Saw this in the papers today: DocJ, might help you with your method of using chatroom activity to buy into stocks, can't find that thread of yours, post a link here to it if you do. I bet the technology costs a small fortune though.

Interesting to see all the behind the scenes surveillance, the ASX still gets it wrong or is slow to act.



> Stock exchanges get SMARTS
> By Rob O'Neill  SMH March 8, 2005
> 
> Japanese insider traders have nowhere to hide their stock manipulations following the installation of Australian technology to sniff them out at the Tokyo Commodities Exchange.
> ...


----------



## GreatPig (9 April 2005)

RichKid said:
			
		

> which analyses text such as stock chat-room entries, to correlate with market movements to see if anyone is talking-up stocks.



Rampers beware!


----------



## RichKid (10 April 2005)

RichKid said:
			
		

> Interesting to see all the behind the scenes surveillance, the ASX still gets it wrong or is slow to act.




Perhaps I should have mentioned ASIC too, let's hope this makes it easier to gather evidence to convict inside traders; might raise some privacy issues too.


----------



## doctorj (10 April 2005)

Interesting post RK.

It's interesting, because the forum tracking software would be rather arbitary and could be cross referenced with simple EOD data to identify any correlation in trends.

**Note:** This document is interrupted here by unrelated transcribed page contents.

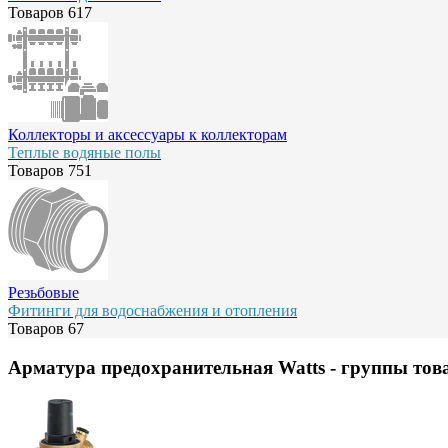
Товаров
617
Коллекторы и аксессуары к коллекторам
Теплые водяные полы
Товаров
751
Резьбовые
Фитинги для водоснабжения и отопления
Товаров
67
Арматура предохранительная Watts
- группы тов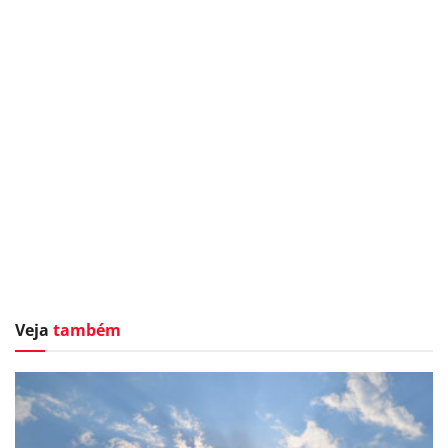
Veja
também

Unfortunately, as I've said elsewhere, it's very much a chicken-or-egg problem.  Stocks don't often get much air time on forums unless they're going through periods of high volatility.  Whether or not that's often a function of online rampers or people discussing it after the volatility increases is a question for the reader.

If anyone can prove me wrong by finding a mechanical way to trade the phenomenon, I'm all ears!


----------